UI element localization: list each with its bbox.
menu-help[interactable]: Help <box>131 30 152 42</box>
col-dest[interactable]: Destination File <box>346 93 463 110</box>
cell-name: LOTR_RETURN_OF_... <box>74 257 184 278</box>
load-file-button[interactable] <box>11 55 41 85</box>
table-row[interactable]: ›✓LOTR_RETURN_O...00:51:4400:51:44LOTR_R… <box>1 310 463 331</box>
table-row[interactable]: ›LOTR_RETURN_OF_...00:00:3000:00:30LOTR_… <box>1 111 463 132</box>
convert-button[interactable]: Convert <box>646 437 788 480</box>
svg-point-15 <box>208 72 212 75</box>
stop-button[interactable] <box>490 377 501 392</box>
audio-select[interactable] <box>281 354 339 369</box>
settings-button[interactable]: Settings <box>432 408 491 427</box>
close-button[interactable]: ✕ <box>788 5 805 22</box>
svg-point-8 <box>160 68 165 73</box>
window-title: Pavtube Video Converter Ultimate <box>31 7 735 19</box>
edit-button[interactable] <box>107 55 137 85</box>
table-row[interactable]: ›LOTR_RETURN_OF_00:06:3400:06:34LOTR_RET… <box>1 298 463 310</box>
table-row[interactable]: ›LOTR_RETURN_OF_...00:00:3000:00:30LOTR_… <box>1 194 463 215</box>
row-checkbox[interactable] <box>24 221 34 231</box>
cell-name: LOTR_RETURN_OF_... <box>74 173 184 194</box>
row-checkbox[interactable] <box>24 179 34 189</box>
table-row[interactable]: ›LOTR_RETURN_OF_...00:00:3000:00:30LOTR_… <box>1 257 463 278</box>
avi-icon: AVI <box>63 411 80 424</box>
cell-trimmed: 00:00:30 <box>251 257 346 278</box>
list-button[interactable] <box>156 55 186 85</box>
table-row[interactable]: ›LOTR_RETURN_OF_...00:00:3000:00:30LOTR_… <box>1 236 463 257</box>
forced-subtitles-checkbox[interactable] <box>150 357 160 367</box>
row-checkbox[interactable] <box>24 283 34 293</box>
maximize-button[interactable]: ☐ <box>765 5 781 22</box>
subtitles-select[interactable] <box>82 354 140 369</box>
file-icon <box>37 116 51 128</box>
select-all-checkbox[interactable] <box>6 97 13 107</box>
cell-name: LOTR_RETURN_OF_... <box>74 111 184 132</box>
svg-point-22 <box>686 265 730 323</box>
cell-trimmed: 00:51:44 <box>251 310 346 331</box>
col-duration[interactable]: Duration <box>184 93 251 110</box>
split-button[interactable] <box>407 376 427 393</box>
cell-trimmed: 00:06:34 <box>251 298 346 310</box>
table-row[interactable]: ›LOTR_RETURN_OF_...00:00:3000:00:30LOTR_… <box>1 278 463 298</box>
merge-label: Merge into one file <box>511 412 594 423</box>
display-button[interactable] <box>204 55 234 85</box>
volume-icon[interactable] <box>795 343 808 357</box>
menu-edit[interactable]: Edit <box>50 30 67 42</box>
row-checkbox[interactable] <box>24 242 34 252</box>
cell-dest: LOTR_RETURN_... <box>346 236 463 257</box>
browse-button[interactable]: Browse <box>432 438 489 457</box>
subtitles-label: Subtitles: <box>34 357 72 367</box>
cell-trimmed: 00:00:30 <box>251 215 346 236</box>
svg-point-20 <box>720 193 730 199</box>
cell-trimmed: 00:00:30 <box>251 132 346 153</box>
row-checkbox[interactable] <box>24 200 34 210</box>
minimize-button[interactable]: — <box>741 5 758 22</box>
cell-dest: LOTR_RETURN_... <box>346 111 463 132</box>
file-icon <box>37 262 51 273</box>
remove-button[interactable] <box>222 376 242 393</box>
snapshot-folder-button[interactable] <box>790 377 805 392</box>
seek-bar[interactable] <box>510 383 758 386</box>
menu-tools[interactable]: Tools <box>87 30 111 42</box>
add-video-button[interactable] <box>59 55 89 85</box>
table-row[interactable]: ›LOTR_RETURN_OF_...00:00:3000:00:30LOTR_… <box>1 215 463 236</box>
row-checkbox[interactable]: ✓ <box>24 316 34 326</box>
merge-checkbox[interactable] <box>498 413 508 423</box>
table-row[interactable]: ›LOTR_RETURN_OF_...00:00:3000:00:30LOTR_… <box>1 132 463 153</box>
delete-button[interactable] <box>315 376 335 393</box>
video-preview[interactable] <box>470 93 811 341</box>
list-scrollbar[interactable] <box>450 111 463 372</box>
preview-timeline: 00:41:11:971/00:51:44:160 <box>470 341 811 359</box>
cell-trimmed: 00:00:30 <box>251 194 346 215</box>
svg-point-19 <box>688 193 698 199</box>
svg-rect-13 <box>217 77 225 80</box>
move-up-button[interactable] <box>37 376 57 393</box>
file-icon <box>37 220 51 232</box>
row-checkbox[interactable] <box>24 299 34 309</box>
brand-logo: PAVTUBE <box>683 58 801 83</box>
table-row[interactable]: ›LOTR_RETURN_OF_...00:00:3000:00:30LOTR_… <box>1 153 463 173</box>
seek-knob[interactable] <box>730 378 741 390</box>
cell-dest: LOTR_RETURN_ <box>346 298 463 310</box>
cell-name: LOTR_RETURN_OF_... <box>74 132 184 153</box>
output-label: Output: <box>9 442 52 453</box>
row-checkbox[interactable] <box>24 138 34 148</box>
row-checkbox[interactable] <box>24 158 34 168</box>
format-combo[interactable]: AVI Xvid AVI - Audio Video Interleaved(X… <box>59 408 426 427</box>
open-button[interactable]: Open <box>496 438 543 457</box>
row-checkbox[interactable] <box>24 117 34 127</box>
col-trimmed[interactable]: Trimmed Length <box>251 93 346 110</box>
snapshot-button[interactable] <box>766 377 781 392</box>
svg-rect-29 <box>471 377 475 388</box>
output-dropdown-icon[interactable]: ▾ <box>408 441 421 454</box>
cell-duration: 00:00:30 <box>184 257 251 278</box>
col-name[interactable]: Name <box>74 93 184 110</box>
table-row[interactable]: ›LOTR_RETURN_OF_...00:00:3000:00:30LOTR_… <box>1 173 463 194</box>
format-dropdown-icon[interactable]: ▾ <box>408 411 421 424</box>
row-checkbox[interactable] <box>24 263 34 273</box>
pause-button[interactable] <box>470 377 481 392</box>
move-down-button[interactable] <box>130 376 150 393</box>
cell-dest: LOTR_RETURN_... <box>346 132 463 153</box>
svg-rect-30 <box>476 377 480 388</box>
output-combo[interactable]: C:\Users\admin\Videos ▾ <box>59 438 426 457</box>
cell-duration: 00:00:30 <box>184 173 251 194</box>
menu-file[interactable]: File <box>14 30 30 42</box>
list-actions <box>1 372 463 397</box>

****

#### EXERCISE OBJECTIVE:
Go through the listing and copy each line with the string "label".

#### REPLY TO THE EXERCISE:
merge-label: Merge into one file <box>511 412 594 423</box>
subtitles-label: Subtitles: <box>34 357 72 367</box>
output-label: Output: <box>9 442 52 453</box>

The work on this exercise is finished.